Ruling Against 'Unconstitutional' Abortion Ban, Judge Chastises Mississippi GOP for Clear Effort to Provoke SCOTUS Challenge of Roe v. Wade
Women in Mississippi will no longer live in limbo, wondering whether the state’s law banning abortion after 15 weeks of gestation—one of the most restrictive bans in the U.S.—will go into effect, after a federal judge blocked the measure and directly rebuked the state’s Republican lawmakers for passing an unconstitutional law meant to force a legal battle over Roe vs. Wade.
Slamming the “disingenuous calculations” of Republican Gov. Phil Bryant and the legislature, U.S. District Judge Carlton W. Reeves blocked the Gestational Age Act (H.B. 1510) in his ruling on Tuesday, arguing that under the Supreme Court’s Planned Parenthood vs. Casey decision, states cannot infringe on women’s constitutional right to obtain abortion care in the first trimester of pregnancy.
“The State chose to pass a law it knew was unconstitutional to endorse a decades-long campaign, fueled by national interest groups, to ask the Supreme Court to overturn Roe vs. Wade.” —Judge Carlton W. Reeves
Moreover, the judge said, the Republican attempt to threaten Roe vs. Wade by embroiling women’s right to abortion care in court cases and appeals in the hopes of re-litigating the 45-year-old law at the Supreme Court, would not stand in Mississippi.
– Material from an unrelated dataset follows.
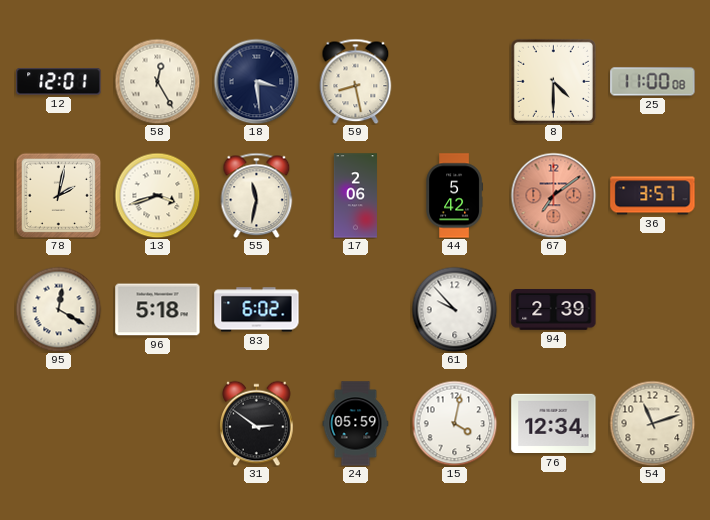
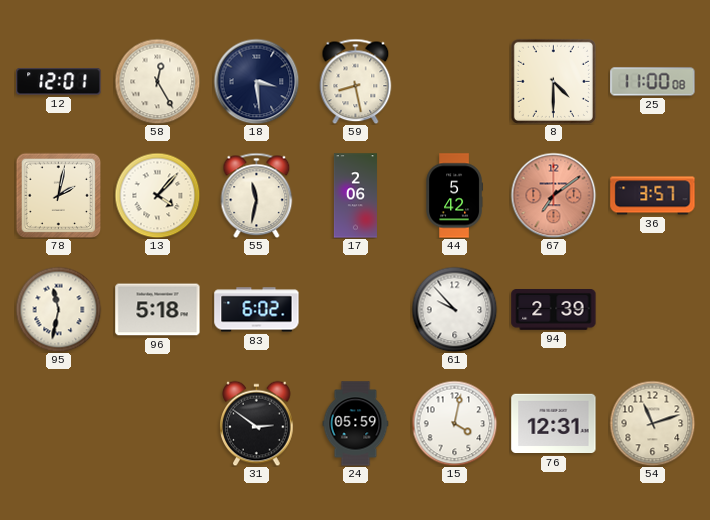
13: 3:42 -> 4:07
95: 12:20 -> 11:32
76: 12:34 -> 12:31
“The State chose to pass a law it knew was unconstitutional to endorse a decades-long campaign, fueled by national interest groups, to ask the Supreme Court to overturn Roe v. Wade,” Reeves, who was appointed by President Barack Obama in 2010, wrote in his opinion. “This Court follows the commands of the Supreme Court and the dictates of the United States Constitution, rather than the disingenuous calculations of the Mississippi Legislature.”
The Center for Reproductive Rights (CRR), which filed the lawsuit to challenge the ban on behalf of the only remaining abortion clinic in Mississippi, was among the groups that applauded Reeves’ decision and his admonishment of the GOP-led legislature.
“Today’s decision should be a wake-up call for state lawmakers who are continuously trying to chip away at abortion access. Such bans will not stand in a court of law,” said CRR president Nancy Northrup in a statement.